### Data to examine:
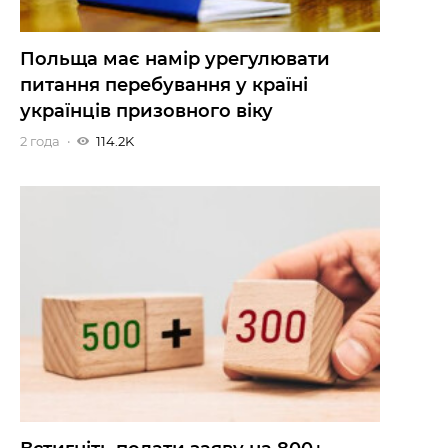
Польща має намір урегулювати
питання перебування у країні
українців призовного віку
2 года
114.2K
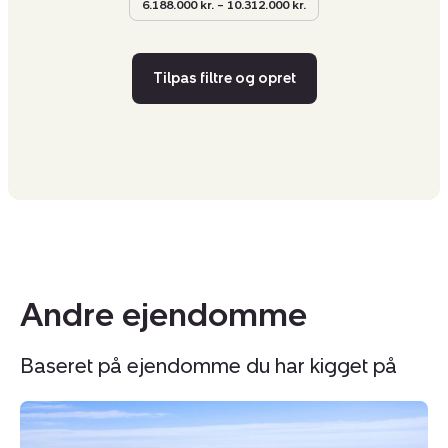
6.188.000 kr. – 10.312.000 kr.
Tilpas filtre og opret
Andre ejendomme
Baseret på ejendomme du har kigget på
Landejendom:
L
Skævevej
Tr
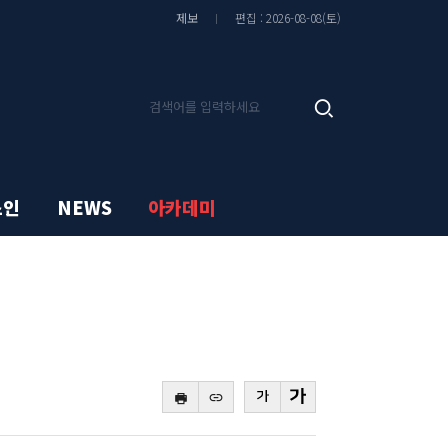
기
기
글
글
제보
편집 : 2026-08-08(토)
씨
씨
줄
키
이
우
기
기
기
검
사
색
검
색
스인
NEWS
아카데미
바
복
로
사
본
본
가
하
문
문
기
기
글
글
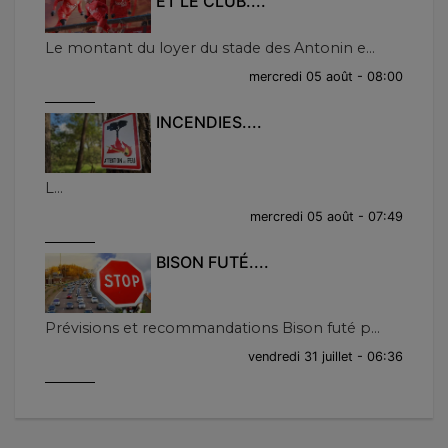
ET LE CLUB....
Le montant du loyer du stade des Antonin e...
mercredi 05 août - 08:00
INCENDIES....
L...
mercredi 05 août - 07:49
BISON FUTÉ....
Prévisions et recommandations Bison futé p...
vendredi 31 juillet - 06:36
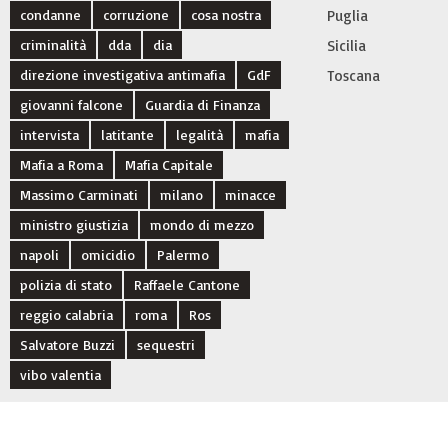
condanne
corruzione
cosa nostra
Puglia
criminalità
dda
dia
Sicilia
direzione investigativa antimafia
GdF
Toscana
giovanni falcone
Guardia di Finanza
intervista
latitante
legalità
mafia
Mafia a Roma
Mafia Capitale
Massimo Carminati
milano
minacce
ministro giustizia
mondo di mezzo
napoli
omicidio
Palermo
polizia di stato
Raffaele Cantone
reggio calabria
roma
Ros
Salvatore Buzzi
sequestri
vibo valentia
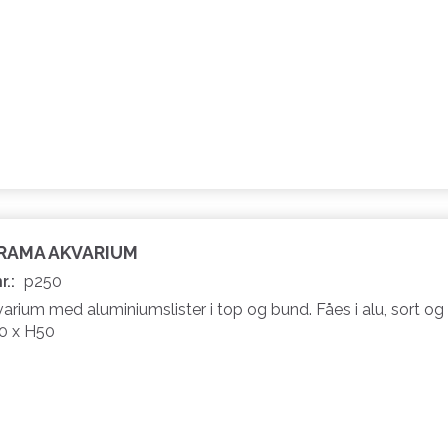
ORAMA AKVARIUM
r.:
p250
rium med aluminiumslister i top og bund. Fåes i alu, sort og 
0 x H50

### Required action:
Please give the data again unaltered, leaving out any images.

### Response box:
Польща має намір урегулювати
питання перебування у країні
українців призовного віку
2 года
114.2K
6.188.000 kr. – 10.312.000 kr.
Tilpas filtre og opret
Andre ejendomme
Baseret på ejendomme du har kigget på
Landejendom:
L
Skævevej
Tr
기
기
글
글
제보
편집 : 2026-08-08(토)
씨
씨
줄
키
이
우
기
기
기
검
사
색
검
색
스인
NEWS
아카데미
바
복
로
사
본
본
가
하
문
문
기
기
글
글
ET LE CLUB....
Le montant du loyer du stade des Antonin e...
mercredi 05 août - 08:00
INCENDIES....
L...
mercredi 05 août - 07:49
BISON FUTÉ....
Prévisions et recommandations Bison futé p...
vendredi 31 juillet - 06:36
condanne
corruzione
cosa nostra
Puglia
criminalità
dda
dia
Sicilia
direzione investigativa antimafia
GdF
Toscana
giovanni falcone
Guardia di Finanza
intervista
latitante
legalità
mafia
Mafia a Roma
Mafia Capitale
Massimo Carminati
milano
minacce
ministro giustizia
mondo di mezzo
napoli
omicidio
Palermo
polizia di stato
Raffaele Cantone
reggio calabria
roma
Ros
Salvatore Buzzi
sequestri
vibo valentia
ORAMA AKVARIUM
r.:
p250
rium med aluminiumslister i top og bund. Fåes i alu, sort og 
0 x H50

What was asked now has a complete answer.